The first party was found the following day. What had happened was a tragically simple mistake. In the dark and the snow and the noise, with the fixed line unfixed and blown into the abyss, they had blundered down on the wrong side of the Gemini Ridge, which had taken them hopelessly and irrevocably astray on to an exposed ridge that tapered away, leaving steep drops on each side. The bodies of Françoise Colet and an American client, Alexis Hartounian, were never found. They must have gone over the edge, perhaps while struggling back up the ridge or pressing forward to the camp they thought was in front of them. The others huddled together in the dark storm and died slowly. The following morning they were found by the Sherpas searching for them. All dead, Klaus wrote, except for one: another American, Pete Papworth, who was just mumbling the single pathetic word, ‘Help,’ over and over again. Help. Help. Calling, Klaus wrote with the pain of a man who had been asleep through all of it, for help that nobody would bring to him.
I read the final pages in a daze, scarcely able to breathe, and then just lay on the sofa where I must have slept for hours.
When I awoke, there was barely time. I showered and pulled on a dress. I caught a cab down to the Pelican in Holland Park although I would have been quicker walking, except that in my present frame of mind I wouldn’t have found my way anywhere. I paid the driver and went inside. Only a couple of tables were occupied. In one corner was Adam, with a man and a woman I didn’t recognize. I walked straight up to them. They looked round, startled.

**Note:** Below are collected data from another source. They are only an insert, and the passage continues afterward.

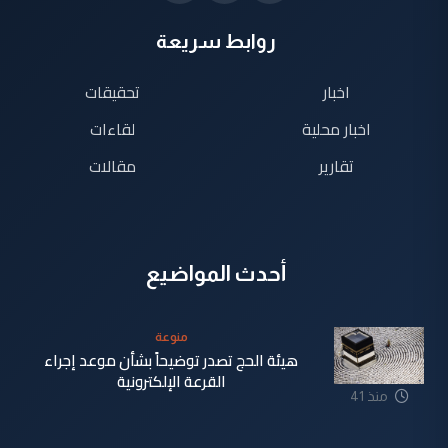
روابط سريعة
اخبار
تحقيقات
اخبار محلية
لقاءات
تقارير
مقالات
أحدث المواضيع
منوعة
هيئة الحج تصدر توضيحاً بشأن موعد إجراء
القرعة الإلكترونية
منذ 41
دقيقة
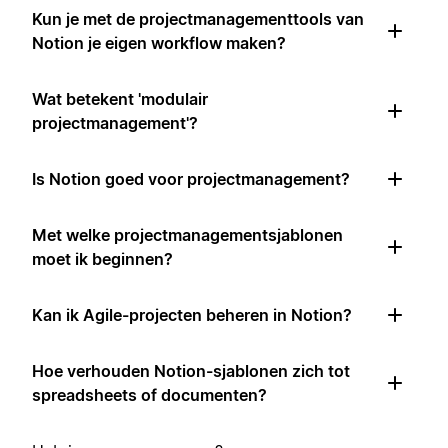
Kun je met de projectmanagementtools van
Notion je eigen workflow maken?
Wat betekent 'modulair
projectmanagement'?
Is Notion goed voor projectmanagement?
Met welke projectmanagementsjablonen
moet ik beginnen?
Kan ik Agile-projecten beheren in Notion?
Hoe verhouden Notion-sjablonen zich tot
spreadsheets of documenten?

‘Excuse me,’ I said to the others. ‘Adam, could you come outside for a second?’
He looked wary. ‘What?’
‘Just come. It’s very important. I’ll only take a second.’
He shrugged and nodded an apology to the others at the table. I took him by the hand and led him out. As soon as we were out of view of his friends I turned to him and took his face in my hands so that I could look him right in the eyes. ‘I’ve read Klaus’s book,’ I said. His eyes gave a flicker of alarm. ‘I love you, Adam. I love you so much.’

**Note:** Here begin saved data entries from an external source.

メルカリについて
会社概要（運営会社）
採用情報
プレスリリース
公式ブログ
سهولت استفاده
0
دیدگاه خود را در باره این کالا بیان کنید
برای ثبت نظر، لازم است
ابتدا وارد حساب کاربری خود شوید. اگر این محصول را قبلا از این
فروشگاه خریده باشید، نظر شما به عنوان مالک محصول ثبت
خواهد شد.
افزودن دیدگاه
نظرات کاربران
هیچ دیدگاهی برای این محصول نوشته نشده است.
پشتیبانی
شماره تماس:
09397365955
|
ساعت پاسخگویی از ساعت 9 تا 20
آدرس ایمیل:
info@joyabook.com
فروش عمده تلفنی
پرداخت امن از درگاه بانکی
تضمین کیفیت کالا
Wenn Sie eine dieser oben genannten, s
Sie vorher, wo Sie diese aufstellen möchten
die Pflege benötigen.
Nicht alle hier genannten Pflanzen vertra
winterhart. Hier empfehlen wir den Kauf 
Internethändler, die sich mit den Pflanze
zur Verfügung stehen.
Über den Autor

I started to cry and I couldn’t see, but I felt his arms around me.
Fourteen
‘The lady has narrow feet, Mr Tallis.’ He held my foot as if it were a piece of clay, and turned it in his thin hands.
‘Yeah, well, make sure it’s secure around the ankle. She doesn’t want blisters, all right?’

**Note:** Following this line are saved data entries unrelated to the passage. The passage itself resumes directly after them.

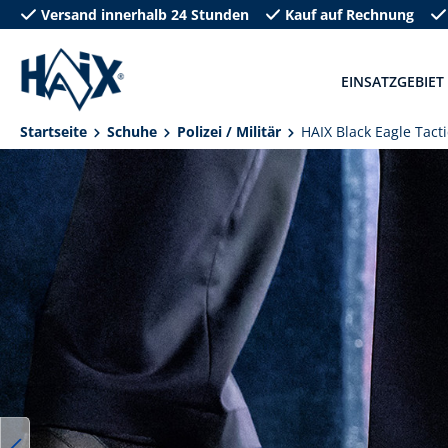
Versand innerhalb 24 Stunden
Kauf auf Rechnung
springen
Zur Hauptnavigation springen
EINSATZGEBIET
Startseite
Schuhe
Polizei / Militär
HAIX Black Eagle Tacti
Bildergalerie überspringen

I had never been into this kind of shop before, although I had passed them by and peered into their dim, expensive depths. I wasn’t trying on shoes, I was being measured and fitted for them. My sock – violet and balding – looked shabby in this company.
‘And a high instep.’
‘Yeah, I’d noticed that.’ Adam took hold of my other foot and examined it. I felt like a horse being shod by a blacksmith.
‘What style of walking boot were you thinking of?’
‘Well, since I haven’t’
‘Basic trekking. Quite high, to support her ankle. Light,’ said Adam firmly.
‘Like the one I made for –?’
‘Yes.’
‘Made for who?’ I asked. They both ignored me. I pulled my feet out of their grip and stood up.